### Task to complete
Return all of the entries exactly, but do not include the pictures.

### Data provided
────────

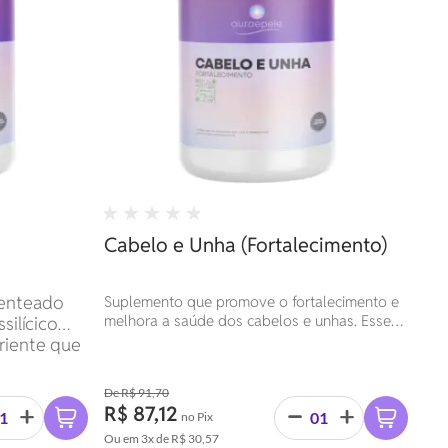
Cabelo e Unha (Fortalecimento)
tenteado
Suplemento que promove o fortalecimento e
melhora a saúde dos cabelos e unhas. Esses
ilícico
nutrientes atuam sinergicamente para
triente que
fortalecer os fios capilares, prevenir a quebra,
vitaminas)
estimular o crescimento saudável dos
de silício.
R$ 91,70
cabelos e fortalecer as unhas, além de
R$ 87,12
contribuir para a saúde da pele.
no Pix
Ou em
3x
de
R$ 30,57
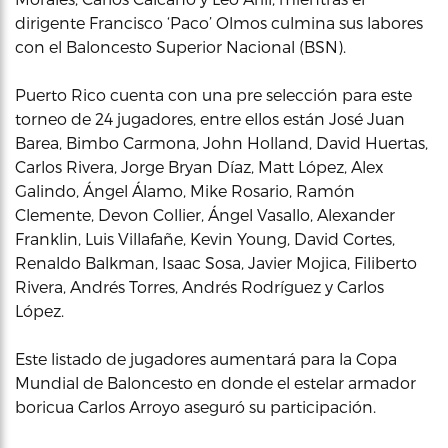
dirigente Francisco ‘Paco’ Olmos culmina sus labores
con el Baloncesto Superior Nacional (BSN).
Puerto Rico cuenta con una pre selección para este
torneo de 24 jugadores, entre ellos están José Juan
Barea, Bimbo Carmona, John Holland, David Huertas,
Carlos Rivera, Jorge Bryan Díaz, Matt López, Alex
Galindo, Ángel Álamo, Mike Rosario, Ramón
Clemente, Devon Collier, Ángel Vasallo, Alexander
Franklin, Luis Villafañe, Kevin Young, David Cortes,
Renaldo Balkman, Isaac Sosa, Javier Mojica, Filiberto
Rivera, Andrés Torres, Andrés Rodríguez y Carlos
López.
Este listado de jugadores aumentará para la Copa
Mundial de Baloncesto en donde el estelar armador
boricua Carlos Arroyo aseguró su participación.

────────

### Completed task
Cabelo e Unha (Fortalecimento)
tenteado
Suplemento que promove o fortalecimento e
melhora a saúde dos cabelos e unhas. Esses
ilícico
nutrientes atuam sinergicamente para
triente que
fortalecer os fios capilares, prevenir a quebra,
vitaminas)
estimular o crescimento saudável dos
de silício.
R$ 91,70
cabelos e fortalecer as unhas, além de
R$ 87,12
contribuir para a saúde da pele.
no Pix
Ou em
3x
de
R$ 30,57
dirigente Francisco ‘Paco’ Olmos culmina sus labores
con el Baloncesto Superior Nacional (BSN).
Puerto Rico cuenta con una pre selección para este
torneo de 24 jugadores, entre ellos están José Juan
Barea, Bimbo Carmona, John Holland, David Huertas,
Carlos Rivera, Jorge Bryan Díaz, Matt López, Alex
Galindo, Ángel Álamo, Mike Rosario, Ramón
Clemente, Devon Collier, Ángel Vasallo, Alexander
Franklin, Luis Villafañe, Kevin Young, David Cortes,
Renaldo Balkman, Isaac Sosa, Javier Mojica, Filiberto
Rivera, Andrés Torres, Andrés Rodríguez y Carlos
López.
Este listado de jugadores aumentará para la Copa
Mundial de Baloncesto en donde el estelar armador
boricua Carlos Arroyo aseguró su participación.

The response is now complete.